A moment later, a man came on the line. “This is Roger.” “It’s David Lowell.”
“Hey, Starman, when are you coming down to say hello?” “Soon. What do you see in the metals?”
“The spreads look a bit bearish, as does the daily moving average.”
“I’m getting a strong sell signal as we head into the waning moon.”
“You getting out?”
“Yes,” replied Lowell, a mouthful of sandwich muffling his response. He swallowed. “Sorry, I haven’t had time to stop for lunch all day. I’m going to flatten my position. The New Moon on Sunday is void of course, so I would look for a false run-up the early part of the week. After it drops again you should buy —sometime around Thursday.”
“I don’t know what the hell you’re talking about, as usual.
But if you’re getting out, so am I.” Lowell laughed.
“On tomorrow’s open, I want you to sell ten December gold at the market and twenty December silver, and buy fifty November beans market with a stop at, hold on a minute,” he grabbed a piece of paper, “put the stop at twelve-forty.”
Roger repeated the order for confirmation. “Done. I’ll email you the fills.”
“Thanks, Roger. We’ll have lunch soon, I promise. Oh, and please send half of this month’s profits to the ASPCA, as usual. Thanks.”
He hung up and worked for a while, occasionally nibbling at his sandwich until the intercom buzzed.
He picked up the phone. “Yes, Sarah, what is it?”
“You have a visitor.”
“I’m much too busy to see anyone without an appointment.
And it’s getting near the end of the day.”
He clicked off the intercom and went back to work. It buzzed again.
“Yes, Sarah, what is it this time?” “You, uh that is, um…”
Lowell sighed. “All right, Sarah,” he sighed, “send them in.” The door opened and a woman entered. She smiled and nodded at him and then walked over to the turtle tank without saying a word.
Lowell turned his swivel chair around and watched her. She was so beautiful, standing there next to the window, the afternoon sun blazing around her dark brown hair like an angel’s aura. She looked out the window at the unobstructed view of the Empire State Building glistening in the distance, so magnificent, so unreal.

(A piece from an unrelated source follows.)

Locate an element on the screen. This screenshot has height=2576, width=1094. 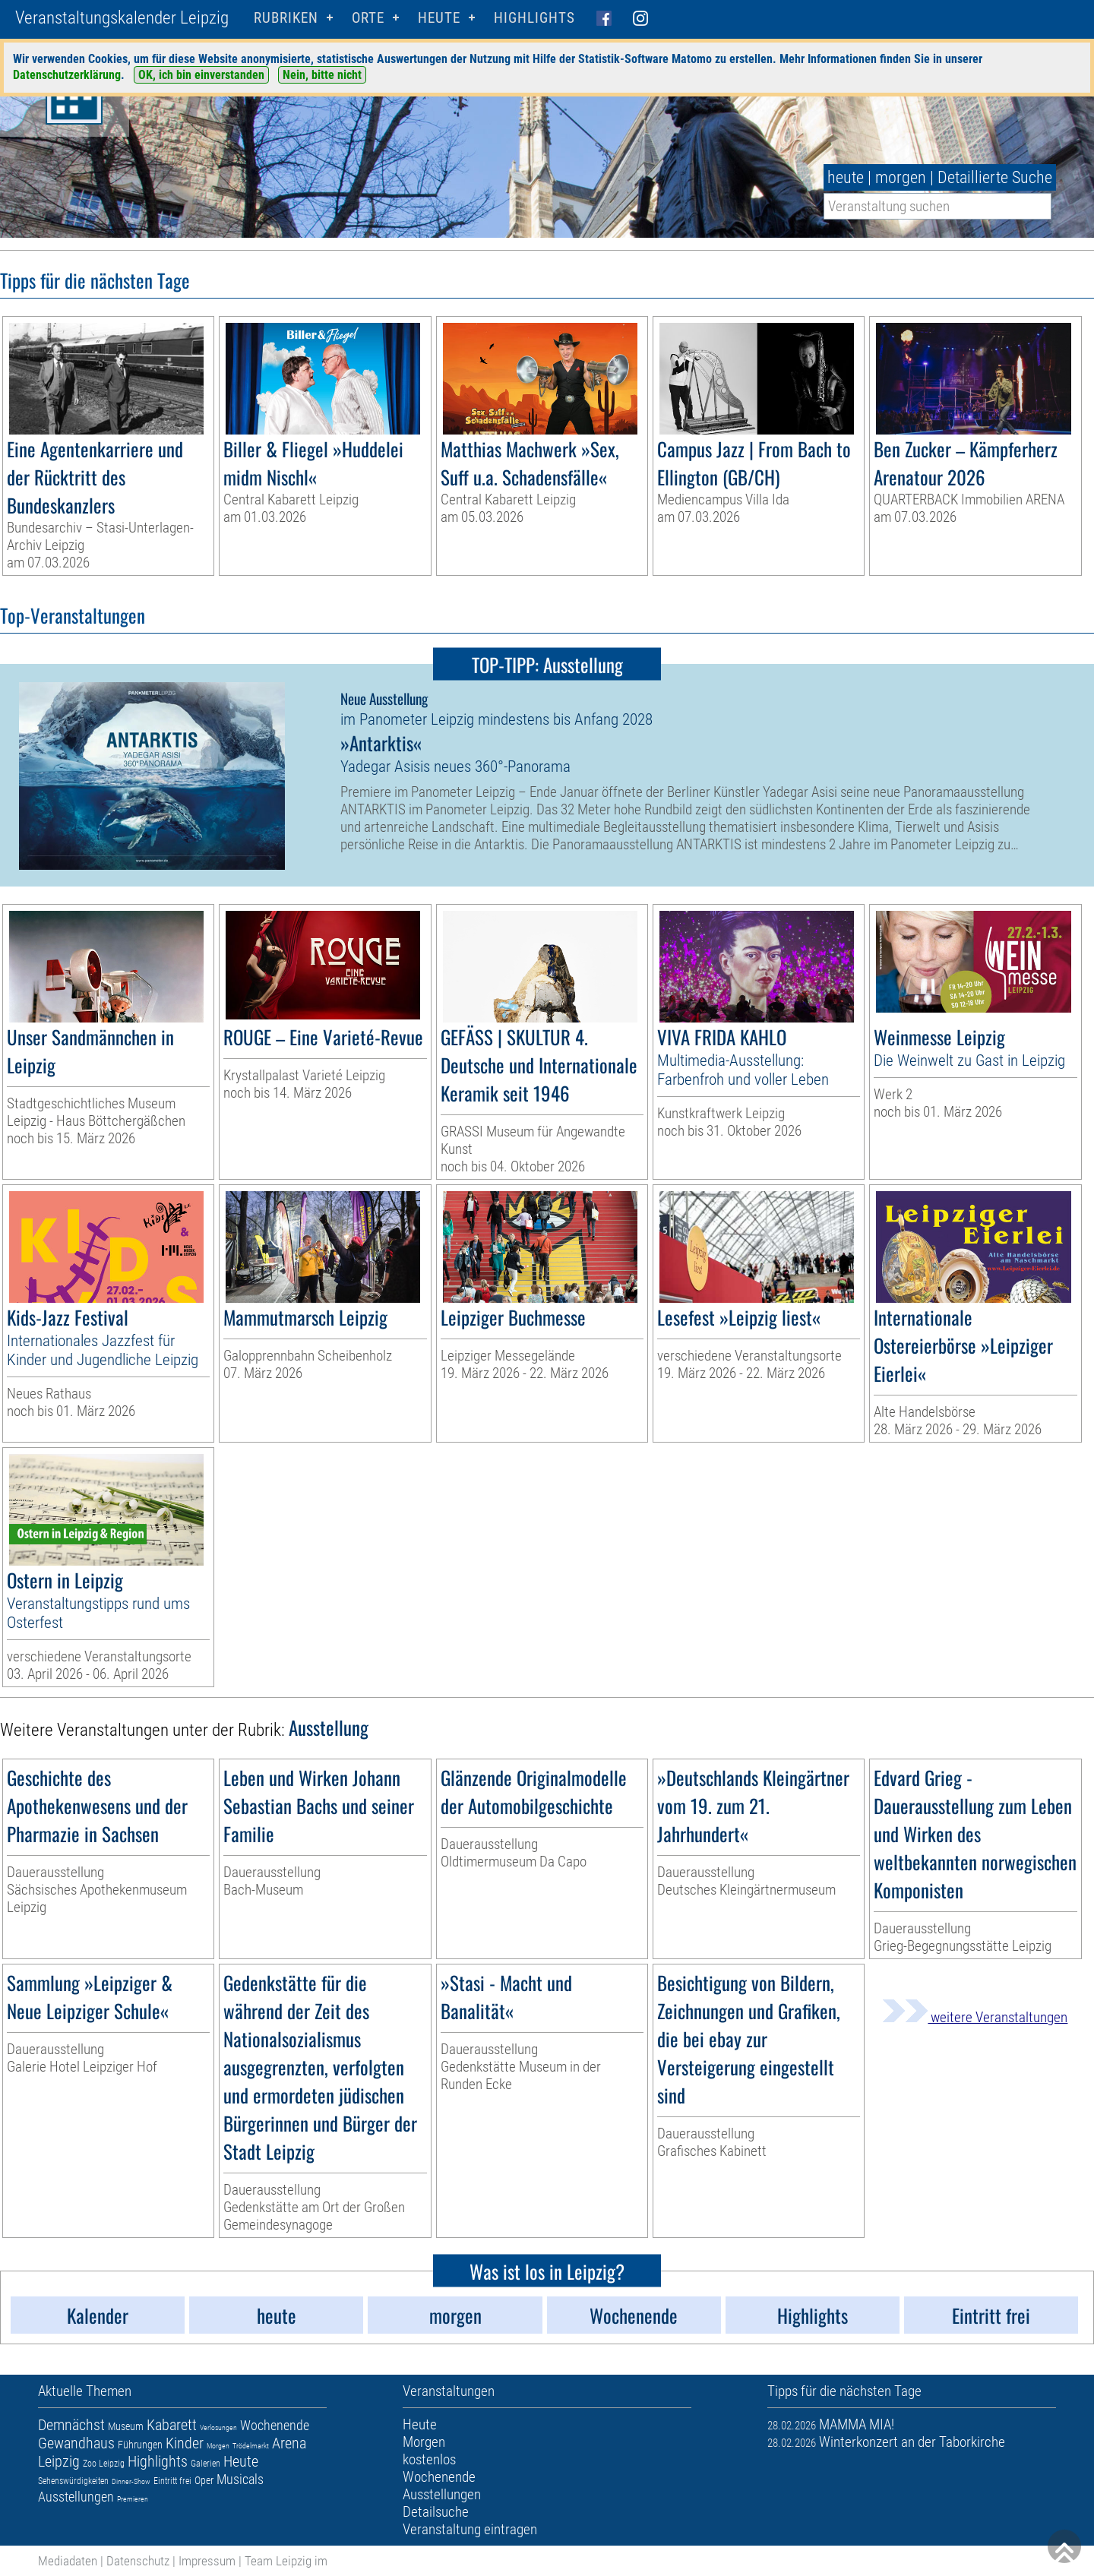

“I always loved this view,” she said. “It makes me feel like I’m inside a postcard, or one of those things you shake to make snow.”
She absently petted the turtles. She turned and faced him.
She looks older, he thought, more mature, more distinguished.
At five-eleven, she carried herself with a graceful-awkwardness. Her pinstriped business suit looked new.
They both remained mute, the silence quite maddening to Lowell.
Finally she said: “I want to hire you.” “That’s it? No hello?”
“Hello, Dad,” she smiled. “I want to hire you.”